Im still a first year undergraduate and just started on differential equations. We have just finished going over homogeneous 2nd order ODE's of the form:

ay'' + by' + cy = 0

My texbook briefly outlines the solution to any general equation, and from there on simply uses the derived solutions to solve further problems.

The way in which it derives the general solution is by noting that if we let y=e^rx, then the equation becomes:

$$ar^2 e^{rx} + bre^{rx} + ce^{rx} = e^{rx} (ar^2 + br + c) = 0$$

And since exp(x) is real and positive for all x, the equation only holds true if:

$$ar^2 + br + c = 0$$

Now that all makes sense to me, but what isnt really clear to me is why we just happen to select y=e^rx? Why not some other function? Is there some proof that shows e^rx as the only function to satisfy the conditions? I realize that e^rx is ideal because of the special property that its derivatives are all scalar multiples of itself, but what reason is there to deny the existence of some other function with similar properties?

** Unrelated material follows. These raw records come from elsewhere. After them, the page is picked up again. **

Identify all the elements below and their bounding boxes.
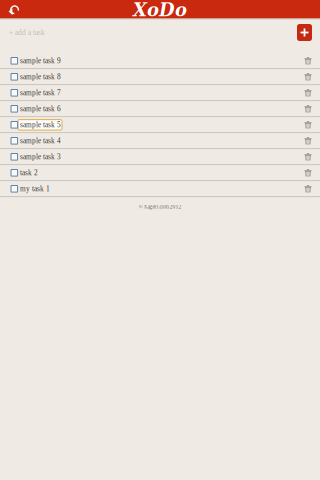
- button[interactable]: sample task 8: [0, 70, 320, 84]
- button[interactable]: sample task 5: [0, 118, 320, 132]
- staticText: my task 1: [20, 185, 50, 193]
- staticText: sample task 8: [20, 73, 61, 81]
- button[interactable]: my task 1: [0, 182, 320, 196]
- button[interactable]: task 2: [0, 166, 320, 180]
- button[interactable]: sample task 4: [0, 134, 320, 148]
- button[interactable]: sample task 9: [0, 54, 320, 68]
- button[interactable]: sample task 7: [0, 86, 320, 100]
- staticText: sample task 7: [20, 89, 61, 97]
- staticText: + add a task: [9, 28, 45, 36]
- button[interactable]: sample task 3: [0, 150, 320, 164]
- staticText: sample task 5: [20, 121, 61, 129]
- staticText: sample task 3: [20, 153, 61, 161]
- staticText: sample task 4: [20, 137, 61, 145]
- button[interactable]: Add task: [297, 24, 312, 41]
- button[interactable]: Undo: [0, 0, 28, 18]
- button[interactable]: + add a task: [0, 24, 297, 41]
- button[interactable]: sample task 6: [0, 102, 320, 116]
- staticText: sample task 6: [20, 105, 61, 113]
- staticText: task 2: [20, 169, 38, 177]
- staticText: XoDo: [133, 0, 187, 20]
- staticText: © Xagetr.com 2012: [138, 204, 182, 210]
- staticText: sample task 9: [20, 57, 61, 65]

Thanks for the help; Even a link pointing me in the right direction is apreciated

Dan.

The idea is that you need some function whose derivatives are not linearly independent, that is, dy/dx = cy. This is separable, that is, dy/y = cdx. Solving yields ln |y| = cx + d. Now let us rearrange to get |y| = (e^d)e^(cx). We can eliminate the absolute value by allowing the e^d term to be negative... call it k. Then

y = k e^(cx).

That's where it comes from, and it is the only function which has derivatives which are not linearly independent to each other and the original function (except one other class of functions: which?)

HallsofIvy
Roughly speaking, In order that $ad^2y/dx^2+ b dy/dx+ cy= 0$, the different derivatives must cancel and, since the coefficients are constants, that means the derivatives must be of the same type as the function y itself. For example, if y= ln(x), then dy/dx= 1/x and $d^2y/dx^2= -1/x^2$ so there is nothing to cancel the "ln x" in the cy term. Of course, exponentials, ekx is the simplest function whose derivative, kekx, is the same type of function.